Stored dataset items
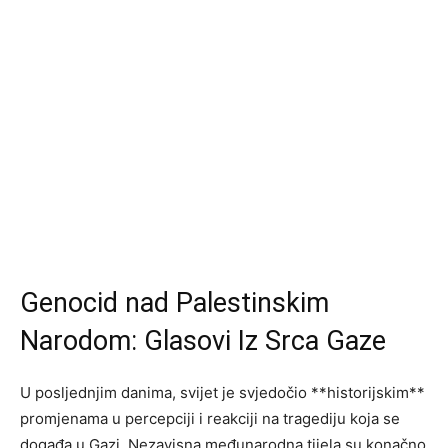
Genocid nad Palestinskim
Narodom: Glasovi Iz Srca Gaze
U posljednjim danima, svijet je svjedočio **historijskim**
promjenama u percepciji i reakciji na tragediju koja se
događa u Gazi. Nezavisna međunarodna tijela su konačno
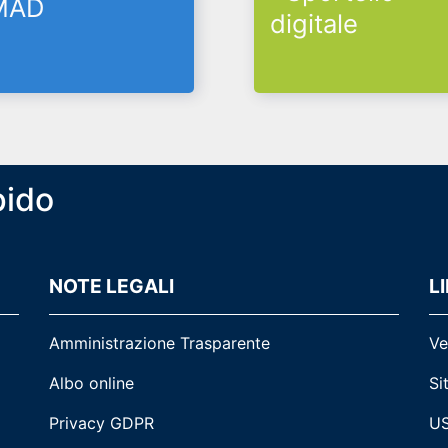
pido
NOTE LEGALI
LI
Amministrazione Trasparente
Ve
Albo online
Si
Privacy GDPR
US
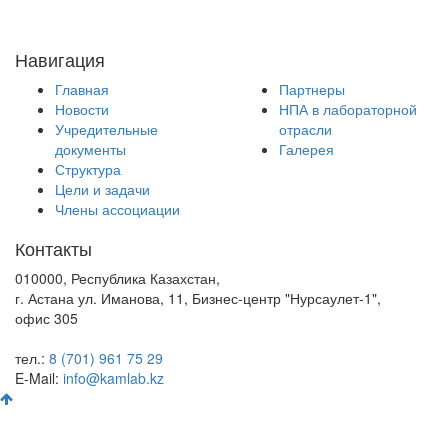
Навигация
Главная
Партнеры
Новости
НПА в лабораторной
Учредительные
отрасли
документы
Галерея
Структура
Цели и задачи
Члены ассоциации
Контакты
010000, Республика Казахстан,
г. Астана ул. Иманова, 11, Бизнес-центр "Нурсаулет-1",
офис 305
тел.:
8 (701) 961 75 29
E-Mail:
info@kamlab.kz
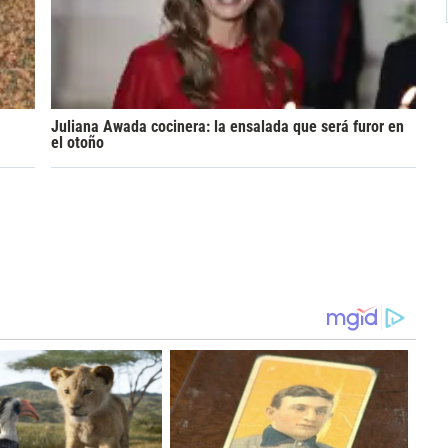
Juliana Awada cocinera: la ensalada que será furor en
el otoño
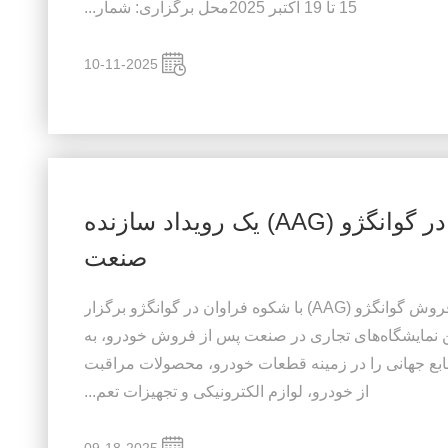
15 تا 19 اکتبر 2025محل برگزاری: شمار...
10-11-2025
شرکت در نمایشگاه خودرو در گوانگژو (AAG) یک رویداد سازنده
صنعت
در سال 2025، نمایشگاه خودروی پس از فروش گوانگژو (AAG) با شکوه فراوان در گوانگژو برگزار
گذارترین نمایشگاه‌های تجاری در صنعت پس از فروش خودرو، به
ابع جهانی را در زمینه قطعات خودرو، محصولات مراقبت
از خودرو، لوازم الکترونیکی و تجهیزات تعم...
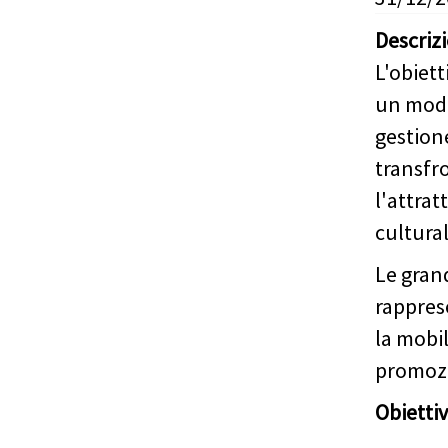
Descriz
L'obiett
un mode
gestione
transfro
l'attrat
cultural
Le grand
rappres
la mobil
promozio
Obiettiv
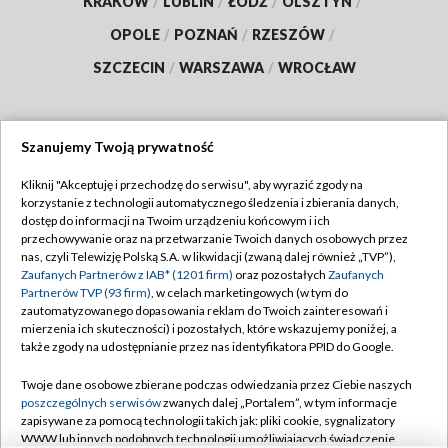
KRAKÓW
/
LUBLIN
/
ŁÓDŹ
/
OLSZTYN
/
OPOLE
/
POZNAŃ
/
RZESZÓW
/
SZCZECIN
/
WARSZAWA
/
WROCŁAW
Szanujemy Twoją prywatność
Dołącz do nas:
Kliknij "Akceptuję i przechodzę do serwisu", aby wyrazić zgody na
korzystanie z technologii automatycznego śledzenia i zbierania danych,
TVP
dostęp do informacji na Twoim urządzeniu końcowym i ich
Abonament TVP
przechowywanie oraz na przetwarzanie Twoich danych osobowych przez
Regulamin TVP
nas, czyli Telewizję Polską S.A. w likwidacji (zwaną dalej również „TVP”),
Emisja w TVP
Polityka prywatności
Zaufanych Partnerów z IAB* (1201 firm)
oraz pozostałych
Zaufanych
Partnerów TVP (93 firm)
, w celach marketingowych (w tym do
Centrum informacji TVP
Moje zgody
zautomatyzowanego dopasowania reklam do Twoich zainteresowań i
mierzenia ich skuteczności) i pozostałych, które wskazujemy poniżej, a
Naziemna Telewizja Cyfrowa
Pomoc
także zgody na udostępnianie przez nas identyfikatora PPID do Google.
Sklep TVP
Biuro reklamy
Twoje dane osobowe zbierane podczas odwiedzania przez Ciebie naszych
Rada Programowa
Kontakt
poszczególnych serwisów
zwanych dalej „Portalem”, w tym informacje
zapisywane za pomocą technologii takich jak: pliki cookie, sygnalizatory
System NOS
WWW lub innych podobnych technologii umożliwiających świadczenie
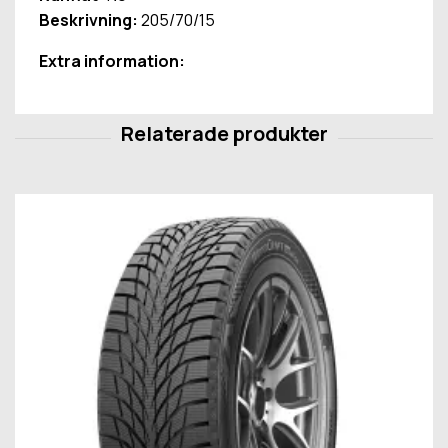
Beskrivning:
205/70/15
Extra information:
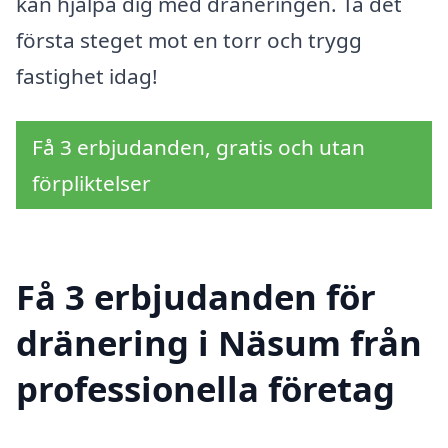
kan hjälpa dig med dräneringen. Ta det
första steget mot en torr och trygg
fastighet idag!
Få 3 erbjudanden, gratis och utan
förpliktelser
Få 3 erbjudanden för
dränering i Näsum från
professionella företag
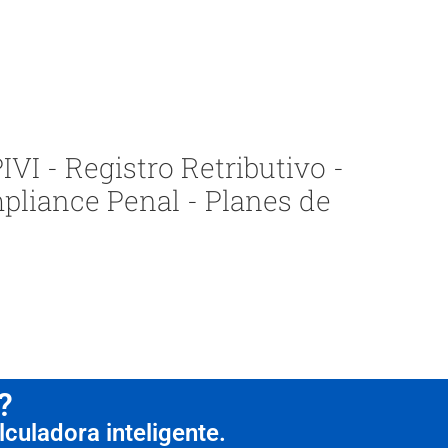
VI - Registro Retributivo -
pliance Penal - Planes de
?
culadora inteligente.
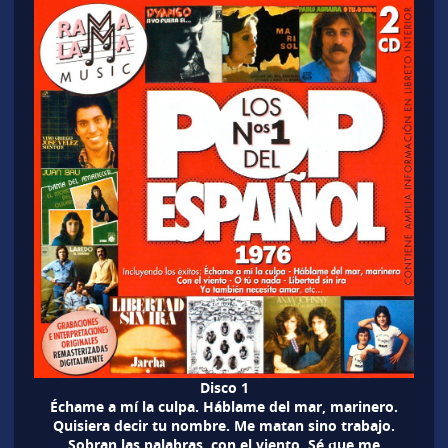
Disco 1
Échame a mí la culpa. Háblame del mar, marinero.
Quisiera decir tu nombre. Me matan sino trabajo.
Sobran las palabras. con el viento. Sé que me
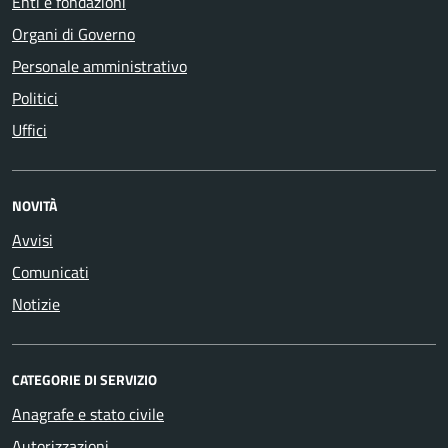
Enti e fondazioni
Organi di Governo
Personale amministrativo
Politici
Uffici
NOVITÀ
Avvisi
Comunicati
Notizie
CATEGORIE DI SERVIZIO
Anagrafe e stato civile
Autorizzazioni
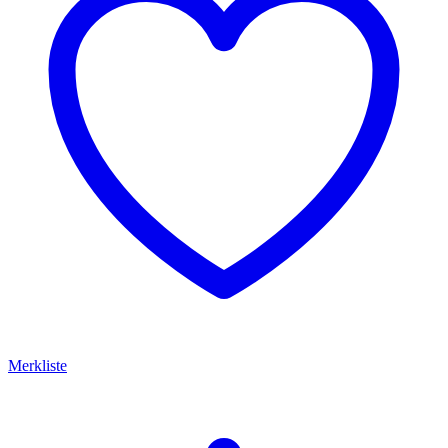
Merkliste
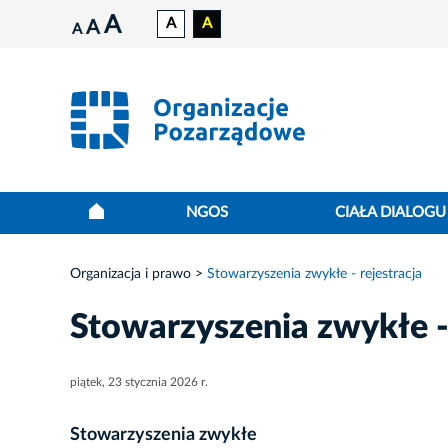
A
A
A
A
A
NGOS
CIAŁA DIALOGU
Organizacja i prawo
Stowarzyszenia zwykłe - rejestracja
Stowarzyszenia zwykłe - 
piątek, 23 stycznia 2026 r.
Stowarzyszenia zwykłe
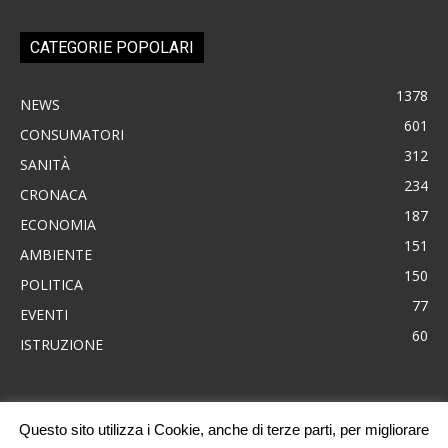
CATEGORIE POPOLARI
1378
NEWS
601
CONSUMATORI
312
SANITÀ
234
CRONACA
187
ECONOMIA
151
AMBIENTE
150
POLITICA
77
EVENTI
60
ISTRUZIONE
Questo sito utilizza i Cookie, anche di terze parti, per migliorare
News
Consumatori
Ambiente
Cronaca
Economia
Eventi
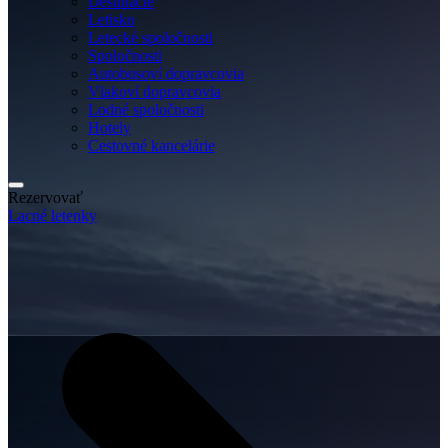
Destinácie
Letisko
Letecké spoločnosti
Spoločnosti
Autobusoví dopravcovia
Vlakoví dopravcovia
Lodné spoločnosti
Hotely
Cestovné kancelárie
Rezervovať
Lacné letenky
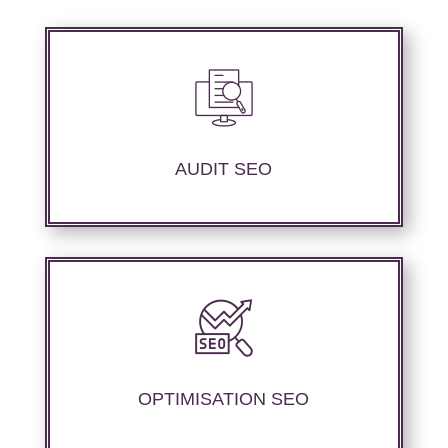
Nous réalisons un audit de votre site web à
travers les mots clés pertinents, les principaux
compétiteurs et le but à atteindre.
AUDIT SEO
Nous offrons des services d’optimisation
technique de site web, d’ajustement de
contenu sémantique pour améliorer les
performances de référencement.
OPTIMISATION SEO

## EXERCISE GOAL
Whenever the word "فروش" occurs in a line above, copy that line.

## THE ANSWER
در سال 2025، نمایشگاه خودروی پس از فروش گوانگژو (AAG) با شکوه فراوان در گوانگژو برگزار
گذارترین نمایشگاه‌های تجاری در صنعت پس از فروش خودرو، به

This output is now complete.